Korrespondenz aus Frankreich

Mit der Affäre um Macrons prügelnden Leibwächter Benalla im Juli 2018 geriet die Macron-Philippe-Regierung in ernste Schwierigkeiten und musste eine Parlamentskommission zur Untersuchung einsetzen. Sie verlief im Sande, ebenso wie die Fragen von Abgeordneten der Partei La France Insoumise (etwa: Aufrechtes Frankreich, abgekürzt FI oder LFI, Vorsitzender Jean-Luc Mélenchon) zur Rolle von namentlich genannten Reserveoffizieren und Polizisten bei Übergriffen gegen Demonstranten. Die instabile regierungspolitische Lage erreichte mit der Demission des Umweltministers Hulot im August 2018 einen weiteren Höhepunkt. Es folgten mehrere personelle Wechsel in der Regierung, für 2019 sind weitere angekündigt. Anfang Oktober 2018 demissionierte unerwartet und überstürzt der Innenminister Gérard Collomb. Sein Platz blieb über Wochen unbesetzt. Darüber hinaus ist eine Justizreform im Gange, die die Gewaltenteilung in Frage stellt.

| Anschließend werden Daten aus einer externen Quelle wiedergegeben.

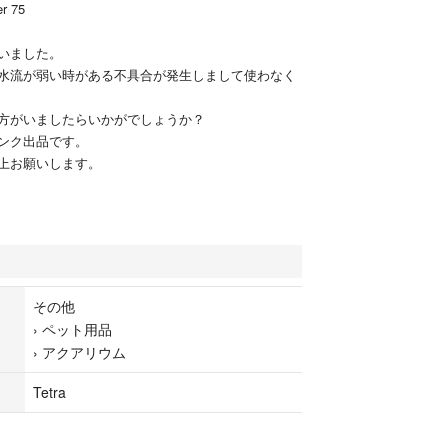
er 75
いました。
水流が弱い時がある不具合が発生しまして使わなく
方がいましたらいかがでしょうか？
ンク出品です。
上お願いします。
その他
›
ペット用品
›
アクアリウム
Tetra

Politische Instabilität und Machtkämpfe

Die destabilisierte Regierung Macron-Philippe steht nicht nur in der Kritik linker Kreise, sondern wird auch angegriffen von der rechten Partei Les Républicains (Republikaner, LR), die aus der Partei Sarkozys entstand, und der faschistischen Le Pen-Partei (früher Front National, jetzt Rassemblement National, Nationale Sammlungsbewegung, RN). In der Provinz besitzen die „Republikaner“ einen hohen Wähleranteil unter Kleinbürgern und Bauern, RN fischt Anhängern aus dem alten Ultrarechtssumpf, aber auch bei enttäuschten Linkswählern. Hinter den politischen Konkurrenzkämpfen stehen ganze Wirtschaftszweige, die beobachten, wer besser in ihrem Sinne vorankommt.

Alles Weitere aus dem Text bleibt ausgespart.